According to 1 Corinthians 7:20-27, there is nothing in salvation that demands a particular social or marital status. The apostle Paul, therefore, instructs believers to recognize that God providentially allows the circumstances they find themselves in when they come to Christ. If they are called to Christ while married, they should seek to remain in their marriage unless the unbelieving spouse subsequently desires to leave (1 Corinthians 7:15; 1 Peter 3:1). If they are converted after being divorced and cannot be reconciled to their former spouse (because that spouse is an unbeliever, is remarried, or has died), then they are free to either remain single or be remarried to another believer (1 Corinthians 7:39; 2 Corinthians 6:14).

Unbiblical Divorce and Divine Forgiveness

In cases where a divorce took place on unbiblical grounds and the guilty partner later repents, the grace of God is operative at the point of repentance. A sign of true repentance will be a desire to implement 1 Corinthians 7:10-11, which would involve an eagerness to pursue reconciliation with his or her former spouse, if that is possible. If reconciliation is no longer possible (per the reasons listed in the section “Biblical Grounds for Remarriage”), then the forgiven believer could pursue another relationship under the careful guidance and counsel of church leadership.

In cases where a believer obtained a divorce on unbiblical grounds and remarried, he or she is guilty of the sin of adultery until that sin is confessed (Mark 10:11-12). God does forgive that sin immediately when repentance takes place, and there is nothing in Scripture to indicate anything other than the fact that from that point on, the believer should continue in his or her current marriage.

Divorce and Pastoral Qualification

Obviously, the church has a responsibility to uphold the biblical ideal of marriage, especially as exemplified by its leadership. First Timothy 3:2 says that leaders must be “the husband of one wife” (literally, “a one-woman man”). That phrase, repeated in verse 12, does not mean that an elder or deacon cannot have been remarried,3 but that he be solely and consistently faithful to his wife in an exemplary manner. It says nothing about the past before his salvation, because none of the other qualifications listed refer to specific acts in the past (prior or subsequent to salvation). Rather, they all refer to qualities that characterize a man’s Christian life.

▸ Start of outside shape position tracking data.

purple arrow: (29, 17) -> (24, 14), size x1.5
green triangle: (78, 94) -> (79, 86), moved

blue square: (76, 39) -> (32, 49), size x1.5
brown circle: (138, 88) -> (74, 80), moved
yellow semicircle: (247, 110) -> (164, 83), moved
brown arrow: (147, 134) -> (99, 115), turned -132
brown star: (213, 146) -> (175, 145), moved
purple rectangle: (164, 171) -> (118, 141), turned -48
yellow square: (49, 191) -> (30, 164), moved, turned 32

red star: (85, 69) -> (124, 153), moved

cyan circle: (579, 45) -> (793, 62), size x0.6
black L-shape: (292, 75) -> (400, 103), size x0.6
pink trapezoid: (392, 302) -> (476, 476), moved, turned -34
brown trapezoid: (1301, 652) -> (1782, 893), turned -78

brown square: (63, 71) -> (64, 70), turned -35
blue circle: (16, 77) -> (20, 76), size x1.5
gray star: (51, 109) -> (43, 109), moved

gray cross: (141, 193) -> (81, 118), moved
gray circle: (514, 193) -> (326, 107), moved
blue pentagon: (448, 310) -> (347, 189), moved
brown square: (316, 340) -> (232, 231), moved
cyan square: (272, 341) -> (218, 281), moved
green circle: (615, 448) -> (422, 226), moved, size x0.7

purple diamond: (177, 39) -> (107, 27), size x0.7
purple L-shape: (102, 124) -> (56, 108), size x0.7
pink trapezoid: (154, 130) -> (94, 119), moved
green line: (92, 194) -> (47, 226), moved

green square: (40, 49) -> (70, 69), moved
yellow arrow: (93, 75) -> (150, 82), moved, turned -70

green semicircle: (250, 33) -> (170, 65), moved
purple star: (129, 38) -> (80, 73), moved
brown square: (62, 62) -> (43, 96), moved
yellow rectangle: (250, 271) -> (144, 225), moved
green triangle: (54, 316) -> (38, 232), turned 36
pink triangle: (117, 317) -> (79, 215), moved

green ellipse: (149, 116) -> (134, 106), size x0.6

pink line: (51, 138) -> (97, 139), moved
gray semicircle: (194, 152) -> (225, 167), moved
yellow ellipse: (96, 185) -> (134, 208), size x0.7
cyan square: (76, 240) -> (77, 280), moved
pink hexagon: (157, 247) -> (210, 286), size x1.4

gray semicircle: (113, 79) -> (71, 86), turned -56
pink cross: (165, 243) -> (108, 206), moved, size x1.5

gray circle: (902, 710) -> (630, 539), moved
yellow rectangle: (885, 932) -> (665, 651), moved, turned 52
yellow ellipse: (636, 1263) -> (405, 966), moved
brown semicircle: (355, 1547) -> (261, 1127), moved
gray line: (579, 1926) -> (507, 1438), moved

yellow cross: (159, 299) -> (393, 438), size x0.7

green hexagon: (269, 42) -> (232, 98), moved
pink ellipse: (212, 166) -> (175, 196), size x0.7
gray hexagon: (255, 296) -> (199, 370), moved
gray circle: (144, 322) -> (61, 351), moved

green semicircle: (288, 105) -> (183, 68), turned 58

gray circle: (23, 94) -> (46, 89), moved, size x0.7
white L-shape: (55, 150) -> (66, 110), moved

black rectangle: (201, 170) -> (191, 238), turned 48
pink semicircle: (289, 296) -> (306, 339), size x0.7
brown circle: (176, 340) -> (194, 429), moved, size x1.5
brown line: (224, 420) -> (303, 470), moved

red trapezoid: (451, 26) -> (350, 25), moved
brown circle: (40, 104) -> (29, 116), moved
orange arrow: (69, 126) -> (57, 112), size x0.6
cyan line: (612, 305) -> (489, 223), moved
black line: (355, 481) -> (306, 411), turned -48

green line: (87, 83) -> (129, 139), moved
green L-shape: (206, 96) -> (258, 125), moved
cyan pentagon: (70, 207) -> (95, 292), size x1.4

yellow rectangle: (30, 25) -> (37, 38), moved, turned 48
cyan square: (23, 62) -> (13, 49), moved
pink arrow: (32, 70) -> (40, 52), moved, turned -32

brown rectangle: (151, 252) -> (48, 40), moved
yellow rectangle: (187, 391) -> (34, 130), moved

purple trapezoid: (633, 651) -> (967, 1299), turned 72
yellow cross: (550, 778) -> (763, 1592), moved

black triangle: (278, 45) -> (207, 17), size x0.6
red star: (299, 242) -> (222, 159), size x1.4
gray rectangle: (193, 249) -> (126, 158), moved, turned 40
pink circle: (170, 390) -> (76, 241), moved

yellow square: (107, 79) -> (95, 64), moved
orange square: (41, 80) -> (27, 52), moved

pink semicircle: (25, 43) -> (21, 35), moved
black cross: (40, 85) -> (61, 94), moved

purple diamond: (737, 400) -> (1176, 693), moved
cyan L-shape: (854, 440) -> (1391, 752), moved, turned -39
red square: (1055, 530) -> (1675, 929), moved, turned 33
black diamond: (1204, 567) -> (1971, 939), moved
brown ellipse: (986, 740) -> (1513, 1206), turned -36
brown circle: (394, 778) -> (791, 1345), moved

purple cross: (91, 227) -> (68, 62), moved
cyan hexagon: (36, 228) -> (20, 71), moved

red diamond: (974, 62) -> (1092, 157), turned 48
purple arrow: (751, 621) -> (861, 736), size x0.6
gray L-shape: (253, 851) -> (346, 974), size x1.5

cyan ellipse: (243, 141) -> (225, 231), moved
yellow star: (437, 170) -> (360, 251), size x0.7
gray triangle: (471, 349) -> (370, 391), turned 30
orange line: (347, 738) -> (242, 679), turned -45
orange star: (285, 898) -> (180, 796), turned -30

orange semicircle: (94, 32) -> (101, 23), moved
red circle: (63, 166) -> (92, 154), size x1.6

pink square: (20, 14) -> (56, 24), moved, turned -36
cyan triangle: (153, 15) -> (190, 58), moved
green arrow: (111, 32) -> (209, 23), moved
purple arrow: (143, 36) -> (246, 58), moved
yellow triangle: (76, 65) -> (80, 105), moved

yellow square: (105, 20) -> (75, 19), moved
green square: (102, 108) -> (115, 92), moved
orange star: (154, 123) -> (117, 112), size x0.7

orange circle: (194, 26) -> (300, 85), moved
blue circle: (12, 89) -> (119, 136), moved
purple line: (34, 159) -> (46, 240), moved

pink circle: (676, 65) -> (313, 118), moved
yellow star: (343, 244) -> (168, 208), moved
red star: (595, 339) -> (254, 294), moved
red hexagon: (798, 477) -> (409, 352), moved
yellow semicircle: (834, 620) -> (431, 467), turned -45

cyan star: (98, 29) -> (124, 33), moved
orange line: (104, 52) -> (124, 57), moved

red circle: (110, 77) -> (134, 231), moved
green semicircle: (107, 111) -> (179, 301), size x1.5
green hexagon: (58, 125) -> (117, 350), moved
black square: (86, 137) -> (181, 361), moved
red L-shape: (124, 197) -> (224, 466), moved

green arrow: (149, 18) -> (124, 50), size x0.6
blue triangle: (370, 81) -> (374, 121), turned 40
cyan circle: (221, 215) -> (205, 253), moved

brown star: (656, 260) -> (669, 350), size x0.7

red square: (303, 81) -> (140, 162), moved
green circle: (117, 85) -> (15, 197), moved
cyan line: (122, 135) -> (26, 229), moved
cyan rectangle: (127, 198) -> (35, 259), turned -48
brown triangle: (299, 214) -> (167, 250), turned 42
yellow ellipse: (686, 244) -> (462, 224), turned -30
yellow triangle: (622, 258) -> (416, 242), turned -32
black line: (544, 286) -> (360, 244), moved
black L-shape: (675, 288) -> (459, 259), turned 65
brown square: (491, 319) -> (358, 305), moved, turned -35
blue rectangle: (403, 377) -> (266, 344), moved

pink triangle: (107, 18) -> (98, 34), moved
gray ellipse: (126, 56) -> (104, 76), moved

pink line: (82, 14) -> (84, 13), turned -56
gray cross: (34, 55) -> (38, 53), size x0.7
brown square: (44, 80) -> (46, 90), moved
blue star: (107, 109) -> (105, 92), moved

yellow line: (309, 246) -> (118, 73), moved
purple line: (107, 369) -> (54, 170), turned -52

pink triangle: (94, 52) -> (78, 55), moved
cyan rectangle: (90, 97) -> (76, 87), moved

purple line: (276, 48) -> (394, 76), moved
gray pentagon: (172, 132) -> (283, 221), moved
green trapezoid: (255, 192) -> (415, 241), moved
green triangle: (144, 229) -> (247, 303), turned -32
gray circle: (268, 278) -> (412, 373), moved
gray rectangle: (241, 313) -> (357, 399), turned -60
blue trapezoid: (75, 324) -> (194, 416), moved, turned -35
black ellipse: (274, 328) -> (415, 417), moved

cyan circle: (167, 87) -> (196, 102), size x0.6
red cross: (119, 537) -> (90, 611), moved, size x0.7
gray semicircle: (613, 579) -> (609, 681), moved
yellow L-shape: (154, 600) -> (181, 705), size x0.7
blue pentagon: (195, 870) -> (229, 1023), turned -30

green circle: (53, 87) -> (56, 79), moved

A pastor’s marriage should be a model demonstration of Ephesians 5:22-29, which describes the relationship of Christ to His church. In cases where a potential pastor, elder, or even deacon has been divorced, the church must be confident that he has given evidence of ruling his family well and proven his ability to lead those close to him to salvation and sanctification. His family is to be a model of faithful and righteous living (1 Timothy 3:4-5; Titus 1:6). It would be necessary to carefully examine the circumstances surrounding his divorce (whether it was before or after salvation, on what grounds, etc.) and any consequences still remaining that may affect his reputation—because God desires the pastors of His church to be the best possible models of godliness before others. If a leader truly desires to be “above reproach” (1 Timothy 3:2), he will be willing to undergo such scrutiny. Ppg. 73- 78, MacArthur.